La mañana y sus sonidos. Quería ir al patio, me esperaba mi tamarisco y la complicidad de la sombra, el columpio hacia la vida. La carreta de Don Vicente y su leche recién ordeñada quebraba el piar de las aves, golpeando los tambores metálicos contra la jarra de aluminio, un tintineo casi armónico, esa belleza que nos traen las horas tempranas del día, ya contaminada por los quehaceres del hombre.
En la casa todos dormían. Contra las prevenciones, me levanté con sigilo y mis pies descalzos hicieron vibrar la madera, cómplice de mi aventura. Un crujido suave. A veces pienso en el crujido de las palabras, en la armonía de algunas, la irreverencia de otras, en nuestra arbitrariedad para asociarlas a los objetos, en el catálogo innecesario, la pérdida del misterio.
Debía ser cuidadosa. Si volvían a pescarme otra vez afuera me castigarían había dicho mi madre. Sonidos. Los de mi Olimpia y sus teclas, en esta noche con luminarias del alba, como si fuese válido violentar el pasado, reescribir los recuerdos.
¿Salí a la calle?, ¿Caminé unos metros? La avenida era imponente ante mis ojos y la vista de los caldenes todavía me atraviesa. Como este insomnio irreconciliable. Don Vicente se alejaba con su carreta por el arenal, seguido por un par de perros madrugadores. La claridad empujaba las sombras y arrasaba con la resistencia de la oscuridad, sabedora de su victoria desde que el tiempo es tiempo.

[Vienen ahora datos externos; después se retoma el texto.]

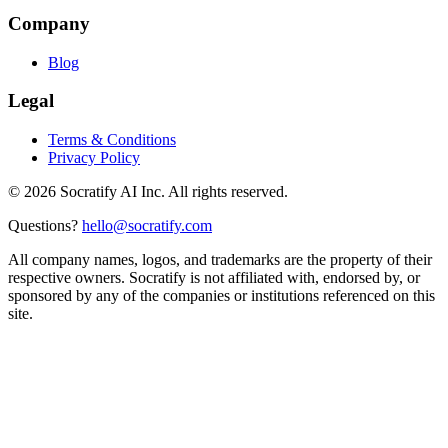
Company
Blog
Legal
Terms & Conditions
Privacy Policy
©
2026
Socratify AI Inc. All rights reserved.
Questions?
hello@socratify.com
All company names, logos, and trademarks are the property of their
respective owners. Socratify is not affiliated with, endorsed by, or
sponsored by any of the companies or institutions referenced on this
site.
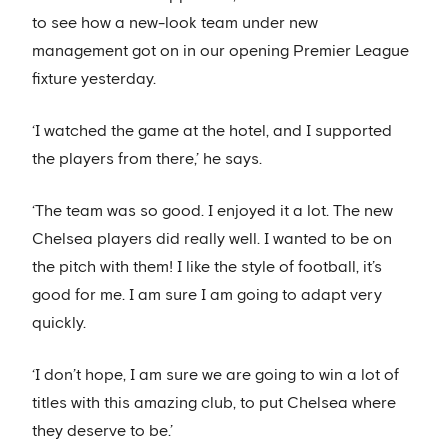
to see how a new-look team under new
management got on in our opening Premier League
fixture yesterday.
‘I watched the game at the hotel, and I supported
the players from there,’ he says.
‘The team was so good. I enjoyed it a lot. The new
Chelsea players did really well. I wanted to be on
the pitch with them! I like the style of football, it’s
good for me. I am sure I am going to adapt very
quickly.
‘I don’t hope, I am sure we are going to win a lot of
titles with this amazing club, to put Chelsea where
they deserve to be.’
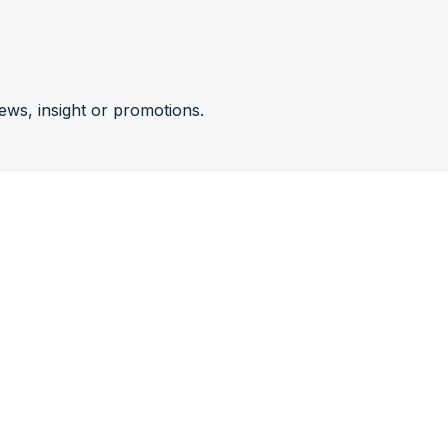
news, insight or promotions.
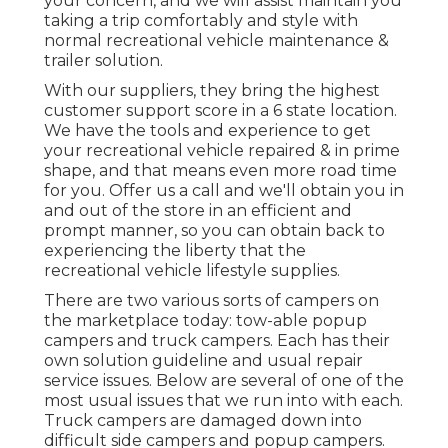
your concern, and we will assist maintain you
taking a trip comfortably and style with
normal recreational vehicle maintenance &
trailer solution.
With our suppliers, they bring the highest
customer support score in a 6 state location.
We have the tools and experience to get
your recreational vehicle repaired & in prime
shape, and that means even more road time
for you. Offer us a call and we'll obtain you in
and out of the store in an efficient and
prompt manner, so you can obtain back to
experiencing the liberty that the
recreational vehicle lifestyle supplies.
There are two various sorts of campers on
the marketplace today: tow-able popup
campers and truck campers. Each has their
own solution guideline and usual repair
service issues. Below are several of one of the
most usual issues that we run into with each.
Truck campers are damaged down into
difficult side campers and popup campers.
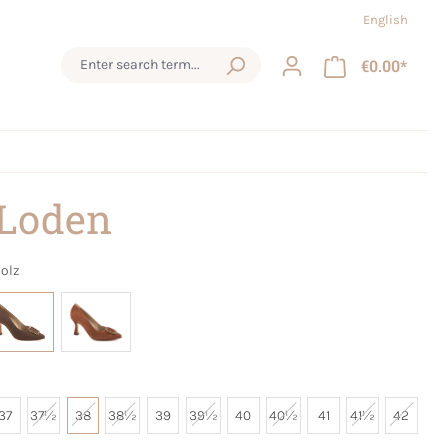
English
€0.00*
 Loden
olz
37
37½
38
38½
39
39½
40
40½
41
41½
42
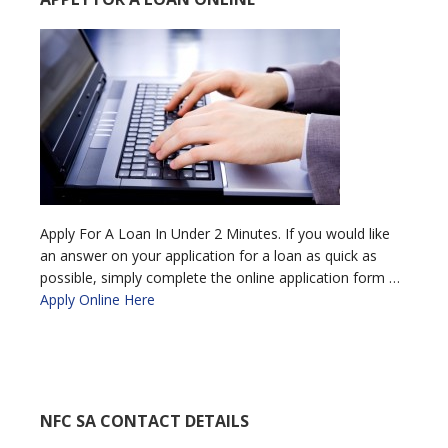
Apply For A Loan In Under 2 Minutes. If you would like
an answer on your application for a loan as quick as
possible, simply complete the online application form …
Apply Online Here
NFC SA CONTACT DETAILS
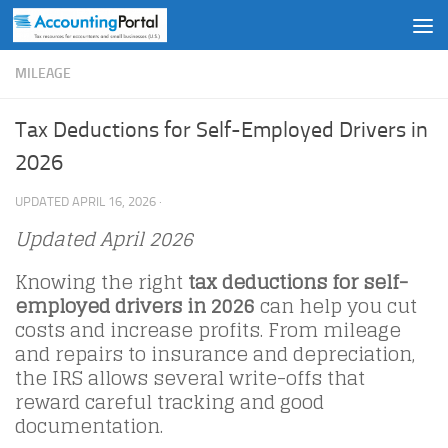
Skip to content
MILEAGE
Tax Deductions for Self-Employed Drivers in
2026
UPDATED
APRIL 16, 2026
·
Updated April 2026
Knowing the right
tax deductions for self-
employed drivers in 2026
can help you cut
costs and increase profits. From mileage
and repairs to insurance and depreciation,
the IRS allows several write-offs that
reward careful tracking and good
documentation.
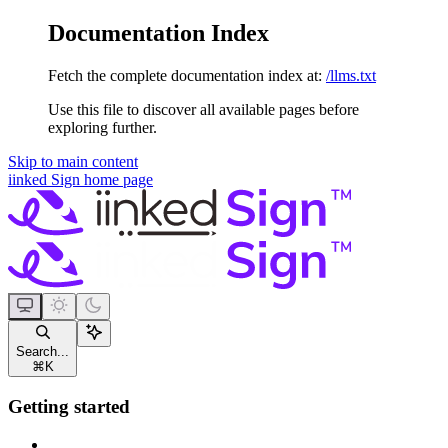
Documentation Index
Fetch the complete documentation index at:
/llms.txt
Use this file to discover all available pages before
exploring further.
Skip to main content
iinked Sign
home page
Search...
⌘
K
Getting started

Iba a seguir avanzando pero la visión me paralizó y echó por tierra la intención originaria de aventurarme más allá de mi casa y el patio. Allí estaba: imponente, apretujado con secretos. Íntimo con el horizonte, compartiendo misterios que todavía busco entre las palabras.

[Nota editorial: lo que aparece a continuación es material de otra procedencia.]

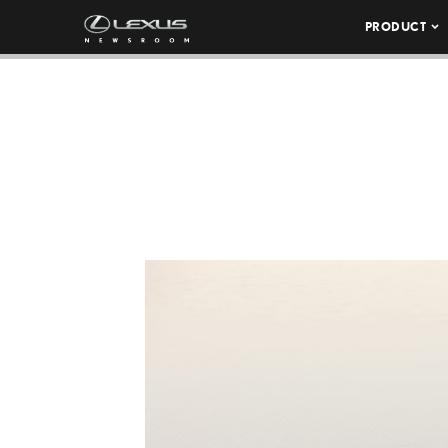
PRODUCT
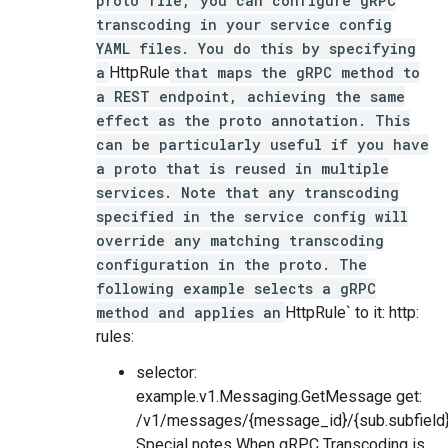
proto file, you can configure gRPC
transcoding in your service config
YAML files. You do this by specifying
a
HttpRule
that maps the gRPC method to
a REST endpoint, achieving the same
effect as the proto annotation. This
can be particularly useful if you have
a proto that is reused in multiple
services. Note that any transcoding
specified in the service config will
override any matching transcoding
configuration in the proto. The
following example selects a gRPC
method and applies an
HttpRule` to it: http:
rules:
selector:
example.v1.Messaging.GetMessage get:
/v1/messages/{message_id}/{sub.subfield
Special notes When gRPC Transcoding is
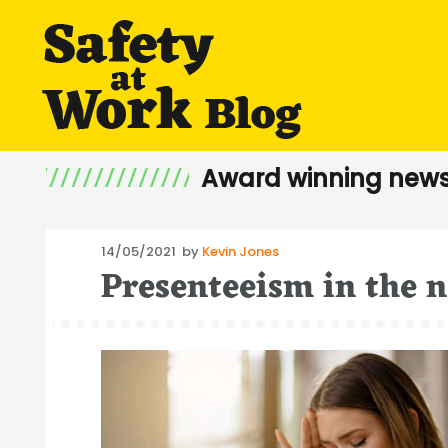
Award winning news
Posted
14/05/2021
by
Kevin Jones
Presenteeism in the 
on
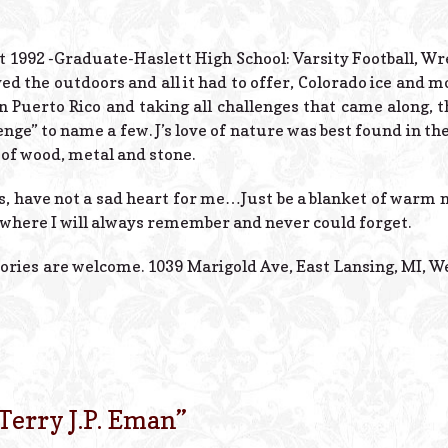
tt 1992 -Graduate-Haslett High School: Varsity Football, Wr
d the outdoors and all it had to offer, Colorado ice and 
in Puerto Rico and taking all challenges that came along,
ge” to name a few. J’s love of nature was best found in th
of wood, metal and stone.
s, have not a sad heart for me…Just be a blanket of war
here I will always remember and never could forget.
ories are welcome. 1039 Marigold Ave, East Lansing, MI, W
Terry J.P. Eman
”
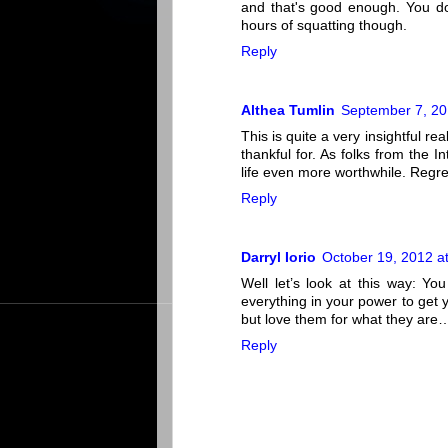
and that's good enough. You don
hours of squatting though.
Reply
Althea Tumlin
September 7, 20
This is quite a very insightful r
thankful for. As folks from the 
life even more worthwhile. Regret
Reply
Darryl Iorio
October 19, 2012 a
Well let’s look at this way: Y
everything in your power to get 
but love them for what they are
Reply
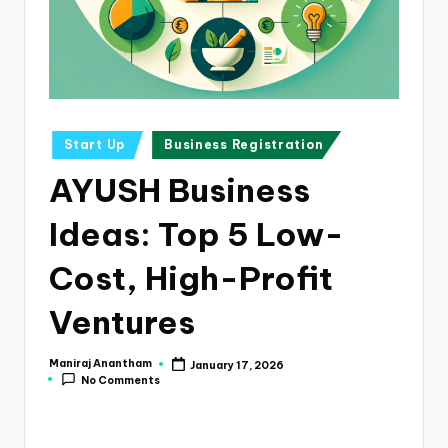
e
s
s
a
n
Posted
Start Up
Business Registration
in
d
AYUSH Business
F
Ideas: Top 5 Low-
i
n
Cost, High-Profit
a
Ventures
n
c
Maniraj Anantham
January 17, 2026
Posted
No Comments
by
e
U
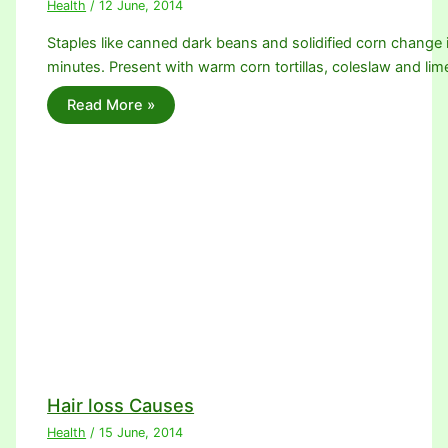
Health
/
12 June, 2014
Staples like canned dark beans and solidified corn change 
minutes. Present with warm corn tortillas, coleslaw and l
Read More »
Hair loss Causes
Health
/
15 June, 2014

He recorrido el mundo tras el latido incontestable de aquel amanecer. ¿O era el de mi pecho? Conjuro atávico de la niñez obnubilada ante las maravillas que habitan los sentidos de una correría irrepetible, como si al crecer perdiéramos la ilusión, el afán por lo oculto y desoyéramos al taumaturgo que rige los espíritus y las cosas.

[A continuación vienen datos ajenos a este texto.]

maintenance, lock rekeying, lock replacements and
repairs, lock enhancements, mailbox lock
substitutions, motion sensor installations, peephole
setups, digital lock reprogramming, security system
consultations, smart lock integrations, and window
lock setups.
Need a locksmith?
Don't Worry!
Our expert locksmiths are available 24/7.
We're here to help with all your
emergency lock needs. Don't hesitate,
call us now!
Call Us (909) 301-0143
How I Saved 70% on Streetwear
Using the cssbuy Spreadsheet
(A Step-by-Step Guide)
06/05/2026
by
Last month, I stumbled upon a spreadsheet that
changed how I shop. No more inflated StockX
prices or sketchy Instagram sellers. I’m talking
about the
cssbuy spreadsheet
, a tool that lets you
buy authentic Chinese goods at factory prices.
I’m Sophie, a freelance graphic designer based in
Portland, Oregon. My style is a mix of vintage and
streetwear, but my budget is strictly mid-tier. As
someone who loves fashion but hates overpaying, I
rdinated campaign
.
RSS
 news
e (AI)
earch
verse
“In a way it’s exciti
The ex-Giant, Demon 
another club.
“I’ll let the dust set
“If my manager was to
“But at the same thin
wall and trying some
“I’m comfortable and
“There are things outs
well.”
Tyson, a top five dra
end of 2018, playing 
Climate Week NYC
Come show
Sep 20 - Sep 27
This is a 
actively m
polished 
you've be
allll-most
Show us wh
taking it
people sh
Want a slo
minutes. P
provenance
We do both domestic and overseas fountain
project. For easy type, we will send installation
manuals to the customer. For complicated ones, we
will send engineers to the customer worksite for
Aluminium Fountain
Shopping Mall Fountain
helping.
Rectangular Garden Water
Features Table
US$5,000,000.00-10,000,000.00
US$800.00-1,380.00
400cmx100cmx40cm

Silencio húmedo. El de mi Olimpia y sus teclas que han decidido callar en esta noche de insomnio,
mientras la brisa sofocante entra por la ventana del piso porteño, tan alejado de aquel hechizo de la niñez.
No recuerdo cuánto tiempo estuve de pie, con la vista clavada en el horizonte, maravillada, extasiada, sabiendo que me estaba perdiendo algo que no todos veían y que no recuperaría. El transcurso e invento del tiempo. Hasta que sentí unos pasos a mis espaldas y la reprimenda de los ojos de mi madre, me llevó de nuevo a la casa. "Será nuestro secreto", dijo; el mismo que atesoran las piedras.